Désinfox #10

Non, le coût de prise en charge des mineurs non accompagnés en France n’est pas de deux milliards d’euros

Le sujet des mineurs non accompagnés (MNA) fait régulièrement l’objet de déclarations politiques, largement relayées par certains médias, dénonçant le coût de prise en charge de ces jeunes pour les Conseils départementaux au titre de l’Aide sociale à l’enfance (ASE), dont le montant s’élèverait à 2 milliards d’euros. Ces déclarations relèvent largement de l’infox. Cette désinfox s’appuie sur les chiffres disponibles en 2020.

Laurent DELBOS, responsable du plaidoyer pour l’association Forum réfugiés-Cosi


Le coût de prise en charge de ce public sur une année, sur l’ensemble du pays, pourrait être calculé à travers une remontée statistique par chaque département, des sommes consacrées localement à l’accueil et à la prise en charge des MNA. La Cour des comptes indiquait cependant dans une décision du 8 octobre 2020 sur « la prise en charge des jeunes se déclarant mineurs non accompagnés » que « l’absence de comptabilité analytique dans la majorité des départements les empêche (…) de distinguer ce qui relève des MNA dans leurs dépenses ». Cette piste n’est donc pas pertinente et les déclarations qui citent directement les départements comme source de ce montant ne le sont pas non plus.

Le coût total peut être calculé, ou du moins estimé, à partir des données qui le composent.
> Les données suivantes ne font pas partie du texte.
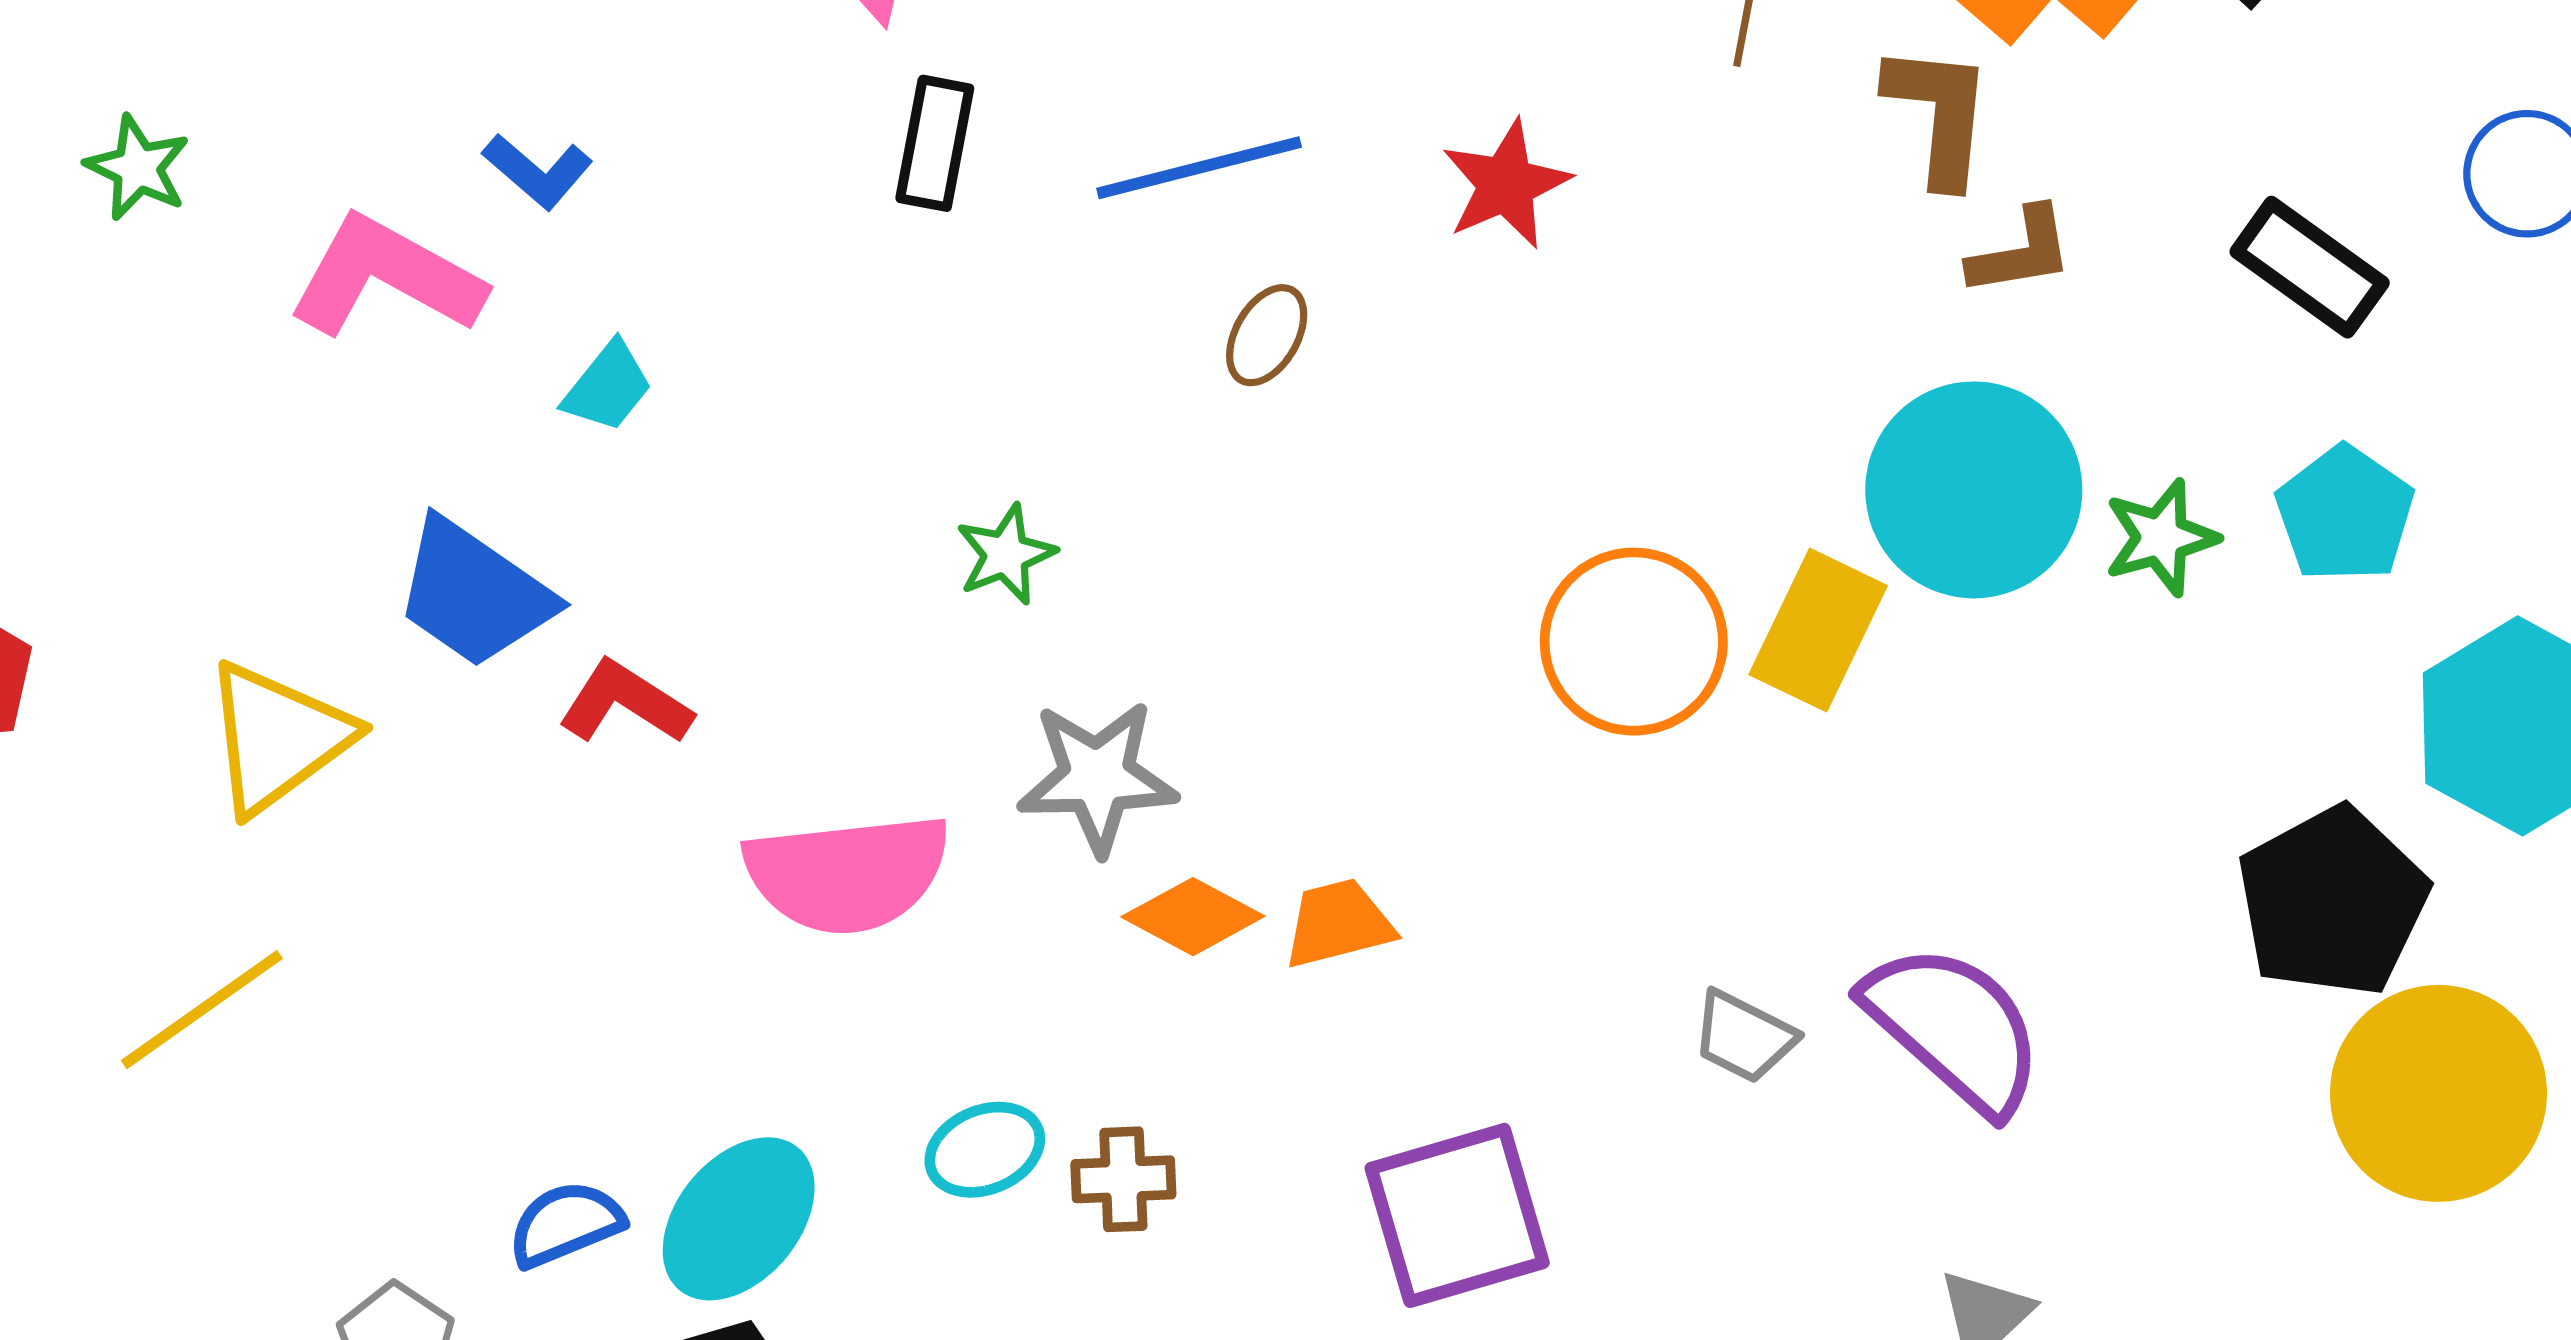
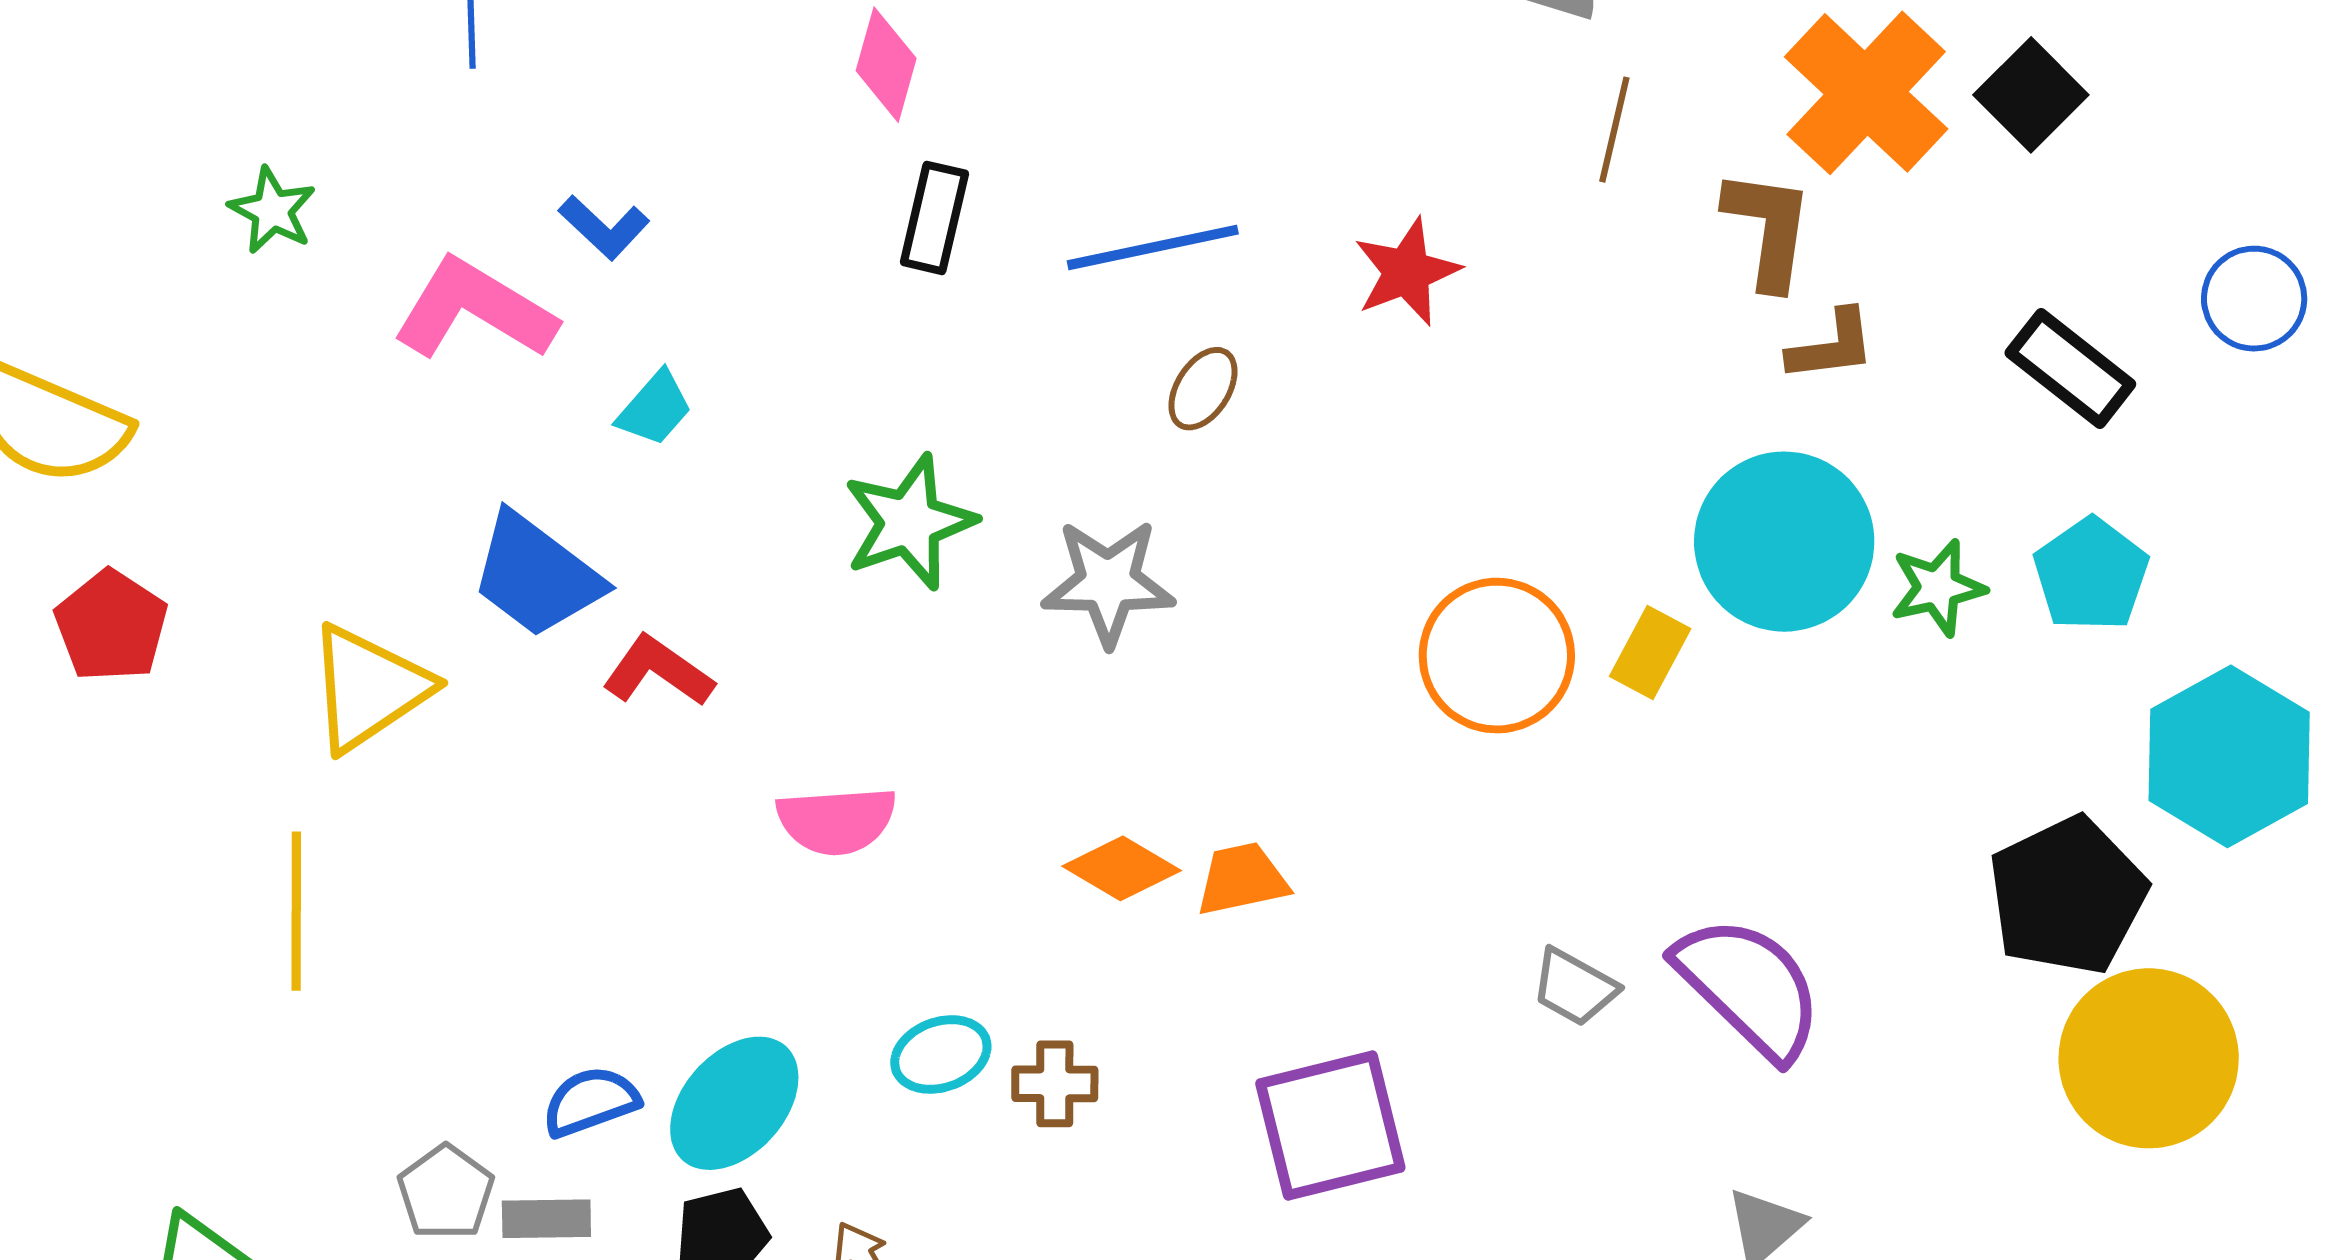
green star: (1006, 554) -> (909, 522), moved, size x1.6
yellow rectangle: (1818, 630) -> (1650, 652), size x0.7
gray star: (1097, 777) -> (1108, 582), moved
pink semicircle: (847, 873) -> (837, 821), size x0.7
yellow line: (202, 1010) -> (296, 911), turned -57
Il s’agit de multiplier le nombre de MNA accompagnés chaque jour de l’année par l’ASE, par le prix de journée moyen de prise en charge de ces jeunes. Mais là encore, les données sont approximatives ou incomplètes sur ces deux aspects.

En tout état de cause, il est erroné d’affirmer que le coût total serait de 2 milliards d’euros puisque cela revient à considérer que 40 000 MNA sont pris en charge chaque jour par les Conseils départementaux pour un prix de journée moyen de 137 € : deux données largement surévaluées.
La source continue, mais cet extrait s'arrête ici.